Visa is one of the most prolific credit card companies in the business, and they are a well-known payment processor.
Visa provides the service that directly handles moving money from the customer’s control to the company that is receiving payment.
There’s an important distinction here. Visa does not actually issue any credit cards. Banks and other financial institutions can issue cards and lines of credit. Visa is merely the company that handles the mechanisms that make it all work.
With this idea in mind, there are plenty of other companies that work in this capacity. Mastercard and Amex are other major credit card companies, but that’s not the limit of payment processing.
Online payment processors like PayPal and Google Pay offer additional ways of paying, even at a POS in a storefront.
Things get even more interesting when you look at companies that offer point of sale systems and payment processing. Some of the most well-known are Square, Stripe, and Toast. In the case where a card reader is attached to a tablet or phone, that business is likely using one of these combined service providers.
What Is Toast?
Toast is among the leading POS system developers for small and medium businesses. Toast is known for offering cloud-based software solutions for point of sale resources and payment processing.
The company is based out of Boston, and they built their entire system to run natively on Android operating systems.
This means that any phone or tablet that runs on Android can use Toast and become an effective POS device.
Why Does Toast Put TST on Credit Card Statements?

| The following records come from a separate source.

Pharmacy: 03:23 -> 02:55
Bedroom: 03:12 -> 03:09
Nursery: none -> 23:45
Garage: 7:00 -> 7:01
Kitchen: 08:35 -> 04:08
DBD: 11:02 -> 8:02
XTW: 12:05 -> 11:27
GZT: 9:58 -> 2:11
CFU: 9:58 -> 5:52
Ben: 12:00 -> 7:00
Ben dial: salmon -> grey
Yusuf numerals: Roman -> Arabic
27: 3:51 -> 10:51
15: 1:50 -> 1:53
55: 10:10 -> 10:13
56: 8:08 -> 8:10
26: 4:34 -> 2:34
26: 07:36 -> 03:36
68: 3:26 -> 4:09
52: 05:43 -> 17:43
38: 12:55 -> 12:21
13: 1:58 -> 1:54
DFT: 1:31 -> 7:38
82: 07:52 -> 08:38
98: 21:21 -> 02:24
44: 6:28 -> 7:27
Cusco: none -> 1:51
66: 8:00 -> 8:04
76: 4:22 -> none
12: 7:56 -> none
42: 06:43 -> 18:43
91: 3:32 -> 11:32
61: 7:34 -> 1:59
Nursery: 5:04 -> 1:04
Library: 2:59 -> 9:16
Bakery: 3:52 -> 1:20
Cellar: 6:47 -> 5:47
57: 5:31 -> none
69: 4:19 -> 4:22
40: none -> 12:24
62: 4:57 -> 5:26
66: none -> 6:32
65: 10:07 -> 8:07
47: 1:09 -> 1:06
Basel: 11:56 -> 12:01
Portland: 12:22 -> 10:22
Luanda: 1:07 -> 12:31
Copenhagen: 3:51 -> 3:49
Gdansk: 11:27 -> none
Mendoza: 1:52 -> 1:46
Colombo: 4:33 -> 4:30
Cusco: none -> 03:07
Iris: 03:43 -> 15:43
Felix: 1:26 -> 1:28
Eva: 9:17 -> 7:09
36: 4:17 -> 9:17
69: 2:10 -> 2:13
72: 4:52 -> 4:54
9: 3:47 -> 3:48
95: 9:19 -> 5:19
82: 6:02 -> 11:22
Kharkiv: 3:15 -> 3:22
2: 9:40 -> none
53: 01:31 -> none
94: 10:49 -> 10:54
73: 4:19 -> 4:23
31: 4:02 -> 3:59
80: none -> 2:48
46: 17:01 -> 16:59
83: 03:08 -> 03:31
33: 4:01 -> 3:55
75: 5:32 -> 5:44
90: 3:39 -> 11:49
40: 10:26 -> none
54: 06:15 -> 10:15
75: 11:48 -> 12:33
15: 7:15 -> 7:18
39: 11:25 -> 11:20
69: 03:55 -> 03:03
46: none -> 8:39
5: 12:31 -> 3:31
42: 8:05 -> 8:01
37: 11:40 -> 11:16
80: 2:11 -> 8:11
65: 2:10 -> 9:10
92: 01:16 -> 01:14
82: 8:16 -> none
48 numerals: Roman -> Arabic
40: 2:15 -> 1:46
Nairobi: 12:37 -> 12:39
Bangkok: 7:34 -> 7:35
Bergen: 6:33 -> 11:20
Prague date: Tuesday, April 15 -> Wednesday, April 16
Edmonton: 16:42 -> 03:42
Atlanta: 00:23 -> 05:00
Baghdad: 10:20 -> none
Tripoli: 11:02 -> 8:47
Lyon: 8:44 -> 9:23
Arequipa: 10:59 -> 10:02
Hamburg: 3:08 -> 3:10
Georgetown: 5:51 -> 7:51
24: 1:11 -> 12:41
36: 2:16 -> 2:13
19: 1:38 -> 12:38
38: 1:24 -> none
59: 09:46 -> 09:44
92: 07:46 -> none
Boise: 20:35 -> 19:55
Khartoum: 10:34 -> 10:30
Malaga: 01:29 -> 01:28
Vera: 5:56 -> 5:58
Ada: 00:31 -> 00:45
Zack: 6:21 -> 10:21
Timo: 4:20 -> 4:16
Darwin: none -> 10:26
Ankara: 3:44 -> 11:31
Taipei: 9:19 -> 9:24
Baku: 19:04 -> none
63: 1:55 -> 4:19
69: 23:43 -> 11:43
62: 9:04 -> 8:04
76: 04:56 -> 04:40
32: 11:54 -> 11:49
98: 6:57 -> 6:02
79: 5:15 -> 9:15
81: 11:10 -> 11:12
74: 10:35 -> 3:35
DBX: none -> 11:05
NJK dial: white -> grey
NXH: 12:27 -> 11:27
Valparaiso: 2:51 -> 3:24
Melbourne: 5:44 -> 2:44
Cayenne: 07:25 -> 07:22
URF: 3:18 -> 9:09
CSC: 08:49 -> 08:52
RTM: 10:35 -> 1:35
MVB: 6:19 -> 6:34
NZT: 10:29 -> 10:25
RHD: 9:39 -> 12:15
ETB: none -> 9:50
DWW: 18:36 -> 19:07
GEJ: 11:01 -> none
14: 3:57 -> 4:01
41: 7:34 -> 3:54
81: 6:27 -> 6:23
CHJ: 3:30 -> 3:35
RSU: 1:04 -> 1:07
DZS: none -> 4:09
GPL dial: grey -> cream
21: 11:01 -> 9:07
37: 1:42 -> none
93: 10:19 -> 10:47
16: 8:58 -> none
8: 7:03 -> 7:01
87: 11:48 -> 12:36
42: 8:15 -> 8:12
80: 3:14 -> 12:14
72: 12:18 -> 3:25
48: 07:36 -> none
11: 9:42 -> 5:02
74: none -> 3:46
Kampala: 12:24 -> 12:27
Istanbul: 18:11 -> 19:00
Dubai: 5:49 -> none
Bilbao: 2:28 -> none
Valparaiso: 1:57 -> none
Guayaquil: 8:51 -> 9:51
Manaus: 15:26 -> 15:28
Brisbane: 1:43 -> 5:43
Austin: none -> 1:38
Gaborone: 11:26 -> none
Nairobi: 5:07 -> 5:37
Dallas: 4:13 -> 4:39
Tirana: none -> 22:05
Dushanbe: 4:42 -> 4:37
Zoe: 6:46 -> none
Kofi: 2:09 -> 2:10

As a payment processor, Toast handles digital transactions between customers and businesses. When you see TST on a credit card statement right before the name of a store or merchant, that is Toast signing their work.
They processed the payment, and that is why they have to stamp the statement with their abbreviated name. This is entirely for record-keeping. If anyone needs to look up the record of the transaction, the TST label allows that investigator to follow the mechanisms in use all the way back to Toast.
This can be important for billing disputes and legal investigations.
Here’s the bottom line. Any company that processes a payment has to put its name somewhere on the transaction. TST is there for Toast.
If a different service is used, then the abbreviated name will reflect that service (Stripe typically uses ‘Stripe’ and Square uses ‘SQ’).
Why Don’t I Recognize the Charge?
You now know that Toast is a reputable company, so you should not be receiving random charges from them on your credit card statement. If you still don’t recognize the charge, there are a few possibilities.
The first is that this is just a hold that was used before authorizing the purchase. This is a common tactic used by payment processors to try to prevent fraud.
Common holds will be anywhere from $0.01 to $1.00. These holds allow the processor to establish that the line of payment is current and active.
As long as the holding charge goes through, the processor will then authorize full payment for the purchase. So, it’s common to see a charge like this right before a charge you recognize.
These hold charges are fully refunded every time. If one appears on your statement that isn’t refunded, you should report it to your creditor (whoever issued your card) and to Toast (or any other payment processor that does this). They can rectify the situation.
It’s also important to note that not all processing holds are small. It’s common for gas stations to use holds anywhere from $50 to $200. This, by the way, is why gas stations often decline debit cards even when they have enough balance for the amount of gas you want to buy.
The automated pump doesn’t know how much gas you’re going to need, so it is programmed to verify that you have enough to cover common charge ranges.
If you are unsure whether or not a charge on the statement is a hold, it’s always better to ask.
Never assume that an unknown charge is innocuous. Always contact your card issuer, and you can always contact the payment processor too.
If there is a problem, they can pause additional payments to prevent you from being defrauded, and they can take steps to ensure that your money stays protected.